SUPPLIED DATA
----

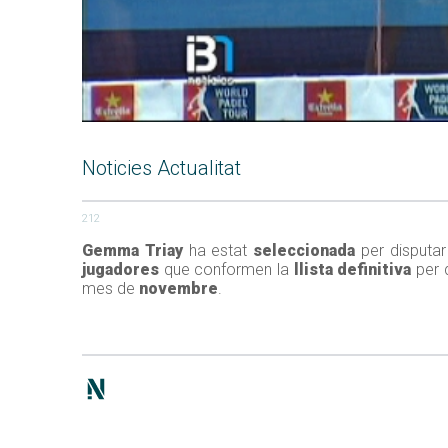
Noticies Actualitat
212
Gemma Triay
ha estat
seleccionada
per disputar
jugadores
que conformen la
llista definitiva
per 
mes de
novembre
.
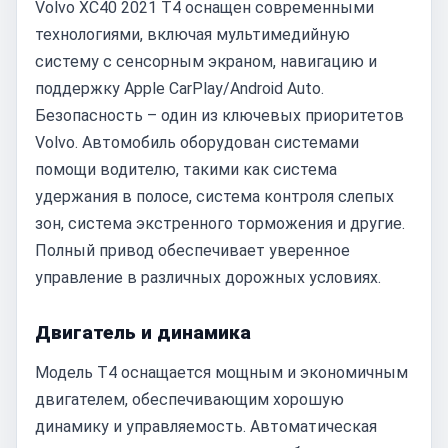
Volvo XC40 2021 T4 оснащен современными
технологиями, включая мультимедийную
систему с сенсорным экраном, навигацию и
поддержку Apple CarPlay/Android Auto.
Безопасность – один из ключевых приоритетов
Volvo. Автомобиль оборудован системами
помощи водителю, такими как система
удержания в полосе, система контроля слепых
зон, система экстренного торможения и другие.
Полный привод обеспечивает уверенное
управление в различных дорожных условиях.
Двигатель и динамика
Модель T4 оснащается мощным и экономичным
двигателем, обеспечивающим хорошую
динамику и управляемость. Автоматическая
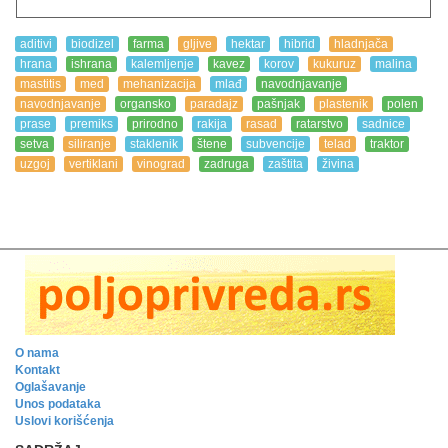
aditivi
biodizel
farma
gljive
hektar
hibrid
hladnjača
hrana
ishrana
kalemljenje
kavez
korov
kukuruz
malina
mastitis
med
mehanizacija
mlađ
navodnjavanje
navodnjavanje
organsko
paradajz
pašnjak
plastenik
polen
prase
premiks
prirodno
rakija
rasad
ratarstvo
sadnice
setva
siliranje
staklenik
štene
subvencije
telad
traktor
uzgoj
vertiklani
vinograd
zadruga
zaštita
živina
O nama
Kontakt
Oglašavanje
Unos podataka
Uslovi korišćenja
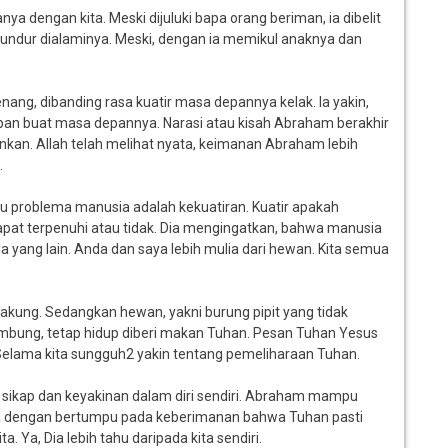
 dengan kita. Meski dijuluki bapa orang beriman, ia dibelit
ndur dialaminya. Meski, dengan ia memikul anaknya dan
ang, dibanding rasa kuatir masa depannya kelak. Ia yakin,
an buat masa depannya. Narasi atau kisah Abraham berakhir
kan. Allah telah melihat nyata, keimanan Abraham lebih
.
tu problema manusia adalah kekuatiran. Kuatir apakah
apat terpenuhi atau tidak. Dia mengingatkan, bahwa manusia
 yang lain. Anda dan saya lebih mulia dari hewan. Kita semua
akung. Sedangkan hewan, yakni burung pipit yang tidak
bung, tetap hidup diberi makan Tuhan. Pesan Tuhan Yesus
. Selama kita sungguh2 yakin tentang pemeliharaan Tuhan.
 sikap dan keyakinan dalam diri sendiri. Abraham mampu
nya dengan bertumpu pada keberimanan bahwa Tuhan pasti
. Ya, Dia lebih tahu daripada kita sendiri.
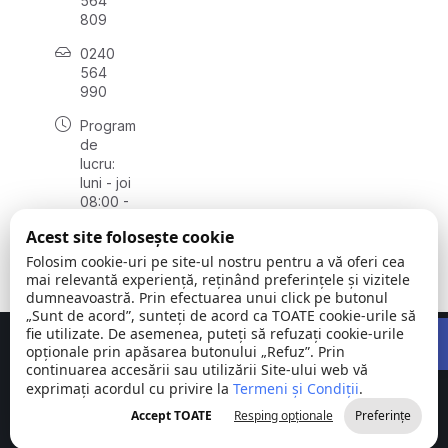
564
809
0240
564
990
Program
de
lucru:
luni - joi
08:00 -
16:30,
Acest site folosește cookie
vineri
08:00 -
Folosim cookie-uri pe site-ul nostru pentru a vă oferi cea
14:00
mai relevantă experiență, reținând preferințele și vizitele
dumneavoastră. Prin efectuarea unui click pe butonul
„Sunt de acord”, sunteți de acord ca TOATE cookie-urile să
Open 
fie utilizate. De asemenea, puteți să refuzați cookie-urile
Concept realizat de
Big Media Relații Publice SRL
opționale prin apăsarea butonului „Refuz”. Prin
continuarea accesării sau utilizării Site-ului web vă
exprimați acordul cu privire la
Comuna
Termeni și Condiții
©
Toate
.
Stejaru |
2026
drepturile
Accept TOATE
Resping opționale
Preferințe
județul Tulcea
rezervate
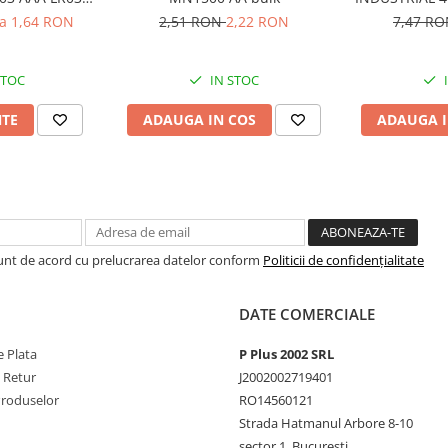
V
la 1,64 RON
2,51 RON
2,22 RON
7,47 R
STOC
IN STOC
NTE
ADAUGA IN COS
ADAUGA I
Sunt de acord cu prelucrarea datelor conform
Politicii de confidențialitate
DATE COMERCIALE
 Plata
P Plus 2002 SRL
e Retur
J2002002719401
Produselor
RO14560121
Strada Hatmanul Arbore 8-10
sector 1, Bucuresti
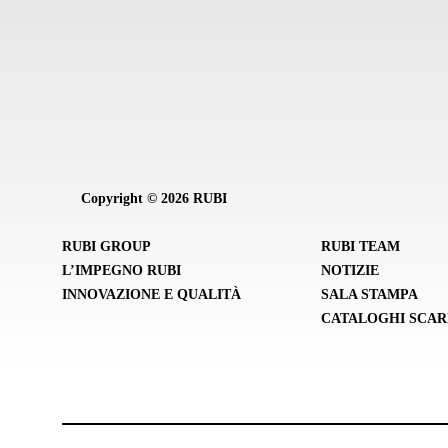
Copyright © 2026 RUBI
RUBI GROUP
RUBI TEAM
L’IMPEGNO RUBI
NOTIZIE
INNOVAZIONE E QUALITÀ
SALA STAMPA
CATALOGHI SCAR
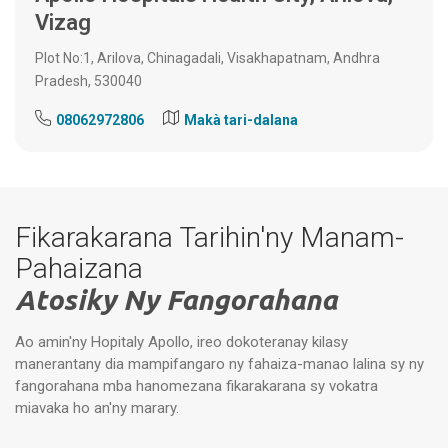
Vizag
Plot No:1, Arilova, Chinagadali, Visakhapatnam, Andhra
Pradesh, 530040
08062972806
Makà tari-dalana
Fikarakarana Tarihin'ny Manam-
Pahaizana
Atosiky Ny Fangorahana
Ao amin'ny Hopitaly Apollo, ireo dokoteranay kilasy
manerantany dia mampifangaro ny fahaiza-manao lalina sy ny
fangorahana mba hanomezana fikarakarana sy vokatra
miavaka ho an'ny marary.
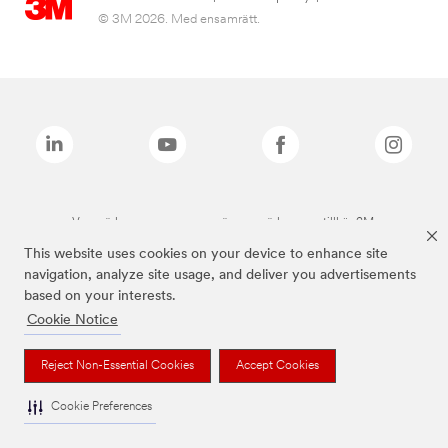
© 3M 2026. Med ensamrätt.
Varumärken som anges ovan är varumärken som tillhör 3M.
This website uses cookies on your device to enhance site
navigation, analyze site usage, and deliver you advertisements
based on your interests.
Cookie Notice
Reject Non-Essential Cookies
Accept Cookies
Cookie Preferences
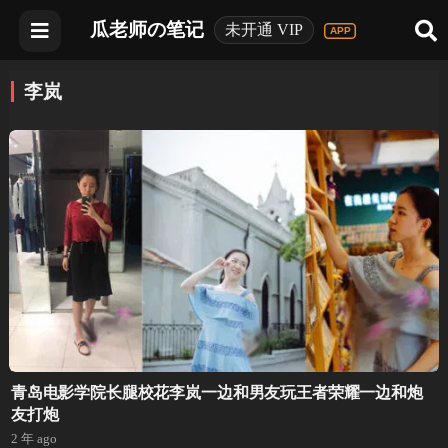
瓜老师の笔记
未开通 VIP
李岚
青岛电影学院长腿校花李岚一边和男友玩王者荣耀一边和炮
友打炮
2 年 ago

----

REQUIREMENT
Once the line with "exprimați acordul cu privire la" is found above, print it and every line after it through the line with "Ao amin'ny Hopitaly", exactly. Pictures stay out.

YOUR SOLUTION
exprimați acordul cu privire la
Comuna
Termeni și Condiții
©
Toate
.
Stejaru |
2026
drepturile
Accept TOATE
Resping opționale
Preferințe
județul Tulcea
rezervate
V
la 1,64 RON
2,51 RON
2,22 RON
7,47 R
STOC
IN STOC
NTE
ADAUGA IN COS
ADAUGA I
Sunt de acord cu prelucrarea datelor conform
Politicii de confidențialitate
DATE COMERCIALE
 Plata
P Plus 2002 SRL
e Retur
J2002002719401
Produselor
RO14560121
Strada Hatmanul Arbore 8-10
sector 1, Bucuresti
Copyright © 2026 RUBI
RUBI GROUP
RUBI TEAM
L’IMPEGNO RUBI
NOTIZIE
INNOVAZIONE E QUALITÀ
SALA STAMPA
CATALOGHI SCAR
Vizag
Plot No:1, Arilova, Chinagadali, Visakhapatnam, Andhra
Pradesh, 530040
08062972806
Makà tari-dalana
Fikarakarana Tarihin'ny Manam-
Pahaizana
Atosiky Ny Fangorahana
Ao amin'ny Hopitaly Apollo, ireo dokoteranay kilasy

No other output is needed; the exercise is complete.